(Page-level text extractions)
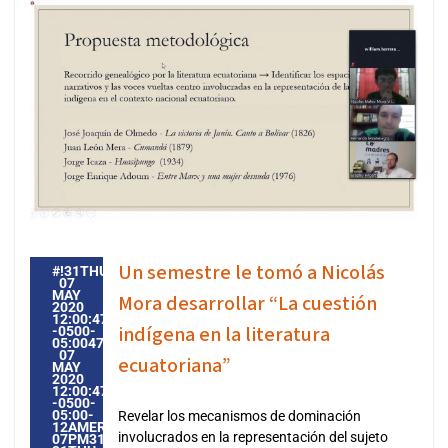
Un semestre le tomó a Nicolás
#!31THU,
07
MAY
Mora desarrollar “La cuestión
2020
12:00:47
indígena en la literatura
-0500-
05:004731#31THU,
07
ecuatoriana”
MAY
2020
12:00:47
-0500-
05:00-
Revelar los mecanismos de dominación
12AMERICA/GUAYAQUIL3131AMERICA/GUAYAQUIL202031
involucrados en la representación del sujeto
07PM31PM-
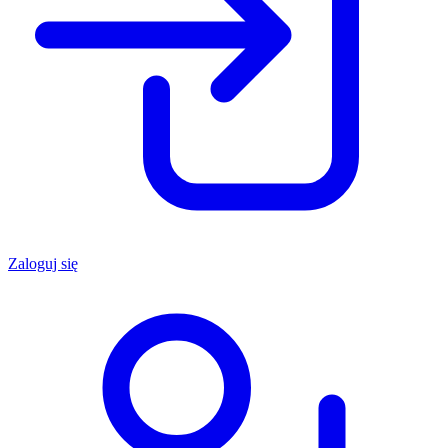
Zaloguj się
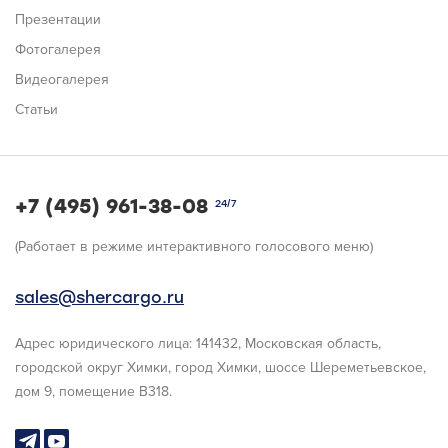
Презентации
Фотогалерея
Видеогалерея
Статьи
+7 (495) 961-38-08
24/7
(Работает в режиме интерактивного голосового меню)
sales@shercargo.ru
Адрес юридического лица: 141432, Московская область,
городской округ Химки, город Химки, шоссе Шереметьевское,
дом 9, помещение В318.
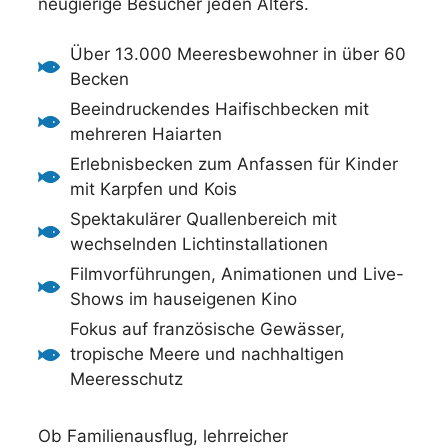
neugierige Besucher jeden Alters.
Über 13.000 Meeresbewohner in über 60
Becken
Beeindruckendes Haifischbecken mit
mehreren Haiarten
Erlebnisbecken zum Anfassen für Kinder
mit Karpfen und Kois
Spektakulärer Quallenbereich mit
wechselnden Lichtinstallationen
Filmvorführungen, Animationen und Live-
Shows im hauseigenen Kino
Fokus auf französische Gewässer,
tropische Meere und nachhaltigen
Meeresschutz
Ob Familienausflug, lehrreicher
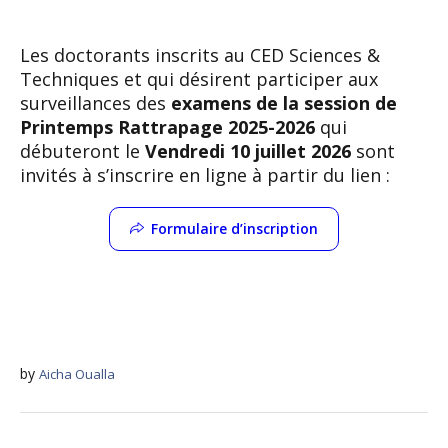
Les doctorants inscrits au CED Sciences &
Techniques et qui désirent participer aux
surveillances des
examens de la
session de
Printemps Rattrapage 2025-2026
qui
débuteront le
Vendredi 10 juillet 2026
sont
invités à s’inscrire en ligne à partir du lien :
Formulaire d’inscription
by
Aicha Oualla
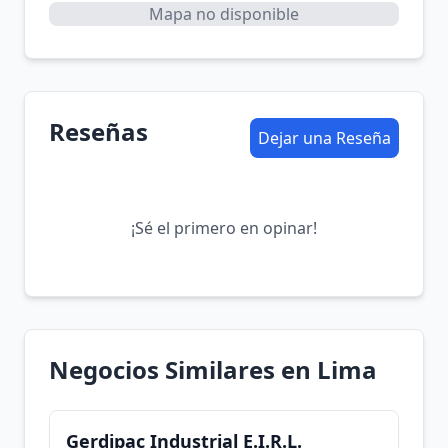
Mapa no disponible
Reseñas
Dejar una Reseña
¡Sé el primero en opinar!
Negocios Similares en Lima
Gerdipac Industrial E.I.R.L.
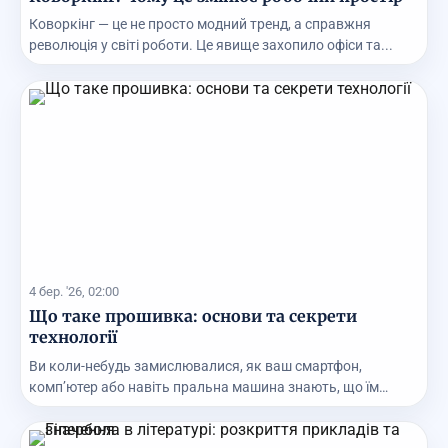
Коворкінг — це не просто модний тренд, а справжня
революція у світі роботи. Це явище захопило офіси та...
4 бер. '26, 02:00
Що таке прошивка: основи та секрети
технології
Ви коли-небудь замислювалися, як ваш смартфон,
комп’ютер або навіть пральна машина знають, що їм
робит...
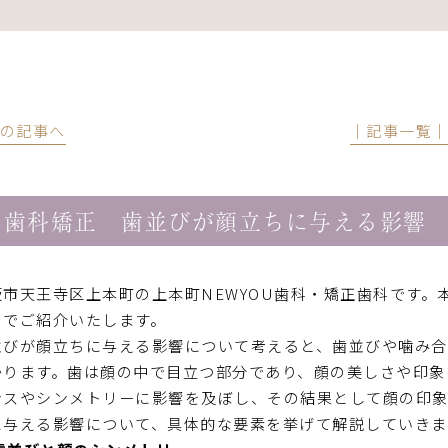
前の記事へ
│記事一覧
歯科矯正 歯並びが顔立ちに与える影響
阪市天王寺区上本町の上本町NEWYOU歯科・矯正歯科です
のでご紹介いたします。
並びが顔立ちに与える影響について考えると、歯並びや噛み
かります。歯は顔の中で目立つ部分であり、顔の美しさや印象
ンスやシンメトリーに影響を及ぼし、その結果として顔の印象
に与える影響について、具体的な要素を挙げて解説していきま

= Exercise brief =
Please set down every line of the data above precisely, dropping the images.

= Task solution =
Un semestre le tomó a Nicolás
#!31THU,
07
MAY
Mora desarrollar “La cuestión
2020
12:00:47
indígena en la literatura
-0500-
05:004731#31THU,
07
ecuatoriana”
MAY
2020
12:00:47
-0500-
05:00-
Revelar los mecanismos de dominación
12AMERICA/GUAYAQUIL3131AMERICA/GUAYAQUIL202031
involucrados en la representación del sujeto
07PM31PM-
Zaloguj się
Презентации
Фотогалерея
Видеогалерея
Статьи
+7 (495) 961-38-08
24/7
(Работает в режиме интерактивного голосового меню)
sales@shercargo.ru
Адрес юридического лица: 141432, Московская область,
городской округ Химки, город Химки, шоссе Шереметьевское,
дом 9, помещение В318.
neugierige Besucher jeden Alters.
Über 13.000 Meeresbewohner in über 60
Becken
Beeindruckendes Haifischbecken mit
mehreren Haiarten
Erlebnisbecken zum Anfassen für Kinder
mit Karpfen und Kois
Spektakulärer Quallenbereich mit
wechselnden Lichtinstallationen
Filmvorführungen, Animationen und Live-
Shows im hauseigenen Kino
Fokus auf französische Gewässer,
tropische Meere und nachhaltigen
Meeresschutz
Ob Familienausflug, lehrreicher
Les doctorants inscrits au CED Sciences &
Techniques et qui désirent participer aux
surveillances des
examens de la
session de
Printemps Rattrapage 2025-2026
qui
débuteront le
Vendredi 10 juillet 2026
sont
invités à s’inscrire en ligne à partir du lien :
Formulaire d’inscription
by
Aicha Oualla
Mapa no disponible
Reseñas
Dejar una Reseña
¡Sé el primero en opinar!
Negocios Similares en Lima
Gerdipac Industrial E.I.R.L.
Коворкінг — це не просто модний тренд, а справжня
революція у світі роботи. Це явище захопило офіси та...
4 бер. '26, 02:00
Що таке прошивка: основи та секрети
технології
Ви коли-небудь замислювалися, як ваш смартфон,
комп’ютер або навіть пральна машина знають, що їм
робит...
前の記事へ
│記事一覧
歯科矯正 歯並びが顔立ちに与える影響
阪市天王寺区上本町の上本町NEWYOU歯科・矯正歯科です
のでご紹介いたします。
並びが顔立ちに与える影響について考えると、歯並びや噛み
かります。歯は顔の中で目立つ部分であり、顔の美しさや印象
ンスやシンメトリーに影響を及ぼし、その結果として顔の印象
に与える影響について、具体的な要素を挙げて解説していきま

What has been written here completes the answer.